Introduction to Feature Engineering and Selection

Summary

Engineer and select features to improve supervised machine learning solutions.

Description

As data practitioners work on supervised machine learning solutions, they often need to manipulate data to ensure that it is compatible with machine learning algorithm requirements and the model is meeting its objective. This process is known as feature engineering, and the end result is to improve the output of machine learning solutions. Once features are engineered, data practitioners also commonly need to determine the best way to select the best features to use in their machine learning projects. In this course, you’ll learn how to perform both of these tasks. This course is divided into two modules - in the first, you’ll explore feature engineering. In the second, you’ll explore feature selection. Both modules will start with an introduction to these topics - what they are and why they’re used.
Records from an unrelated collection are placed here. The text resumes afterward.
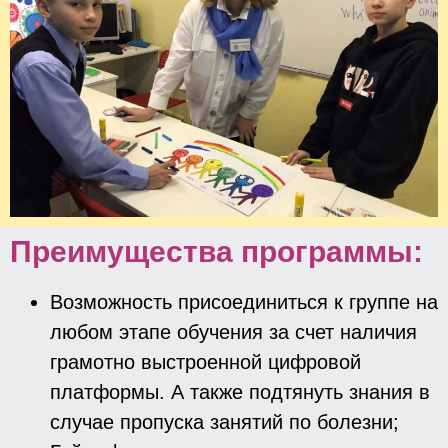
Преимущества программы:
Возможность присоединиться к группе на
любом этапе обучения за счет наличия
грамотно выстроенной цифровой
платформы. А также подтянуть знания в
случае пропуска занятий по болезни;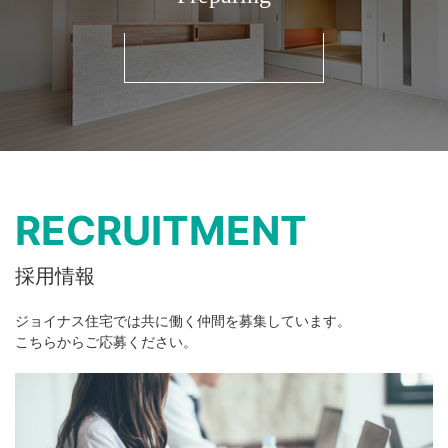
RECRUITMENT
採用情報
ジョイナス住宅では共に働く仲間を募集しています。
こちらからご応募ください。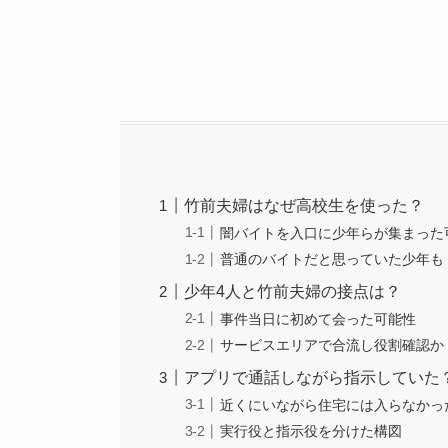
竹前夫婦はなぜ高校生を使った？
闇バイトを入口に少年らが集まった
普通のバイトだと思っていた少年も
少年4人と竹前夫婦の接点は？
事件当日に初めて会った可能性
サービスエリアで合流し役割確認か
アプリで通話しながら指示していた
近くにいながら住宅には入らなかっ
実行役と指示役を分けた構図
Then, you’ll review techniques that help data practitioners perform these tasks. Finally, you’ll have the chance to perform two hands-on lab activities - one where you will engineer features and another where you will select features for a fictional machine learning scenario.

Learning objectives

  • Explain popular feature engineering techniques used to improve supervised machine learning solutions.

  • Explain popular feature selection techniques used to improve supervised machine learning solutions.

  • Engineer meaningful features for use in a supervised machine learning project using the Databricks Data Science Workspace.

  • Select meaningful features for use in a supervised machine learning project using the Databricks Data Science Workspace.

Prerequisites

  • Intermediate experience with machine learning (experience using machine learning and data science libraries like scikit-learn and Pandas, knowledge of linear models)

  • Intermediate experience using the Databricks Workspace to perform data analysis (using Spark DataFrames, Databricks notebooks, etc.)

  • Beginning experience with statistical concepts commonly used in data science

Learning path

  • This course is part of the Data Scientist learning path.

Proof of completion

  • Upon 80% completion of this course, you will receive a proof of completion.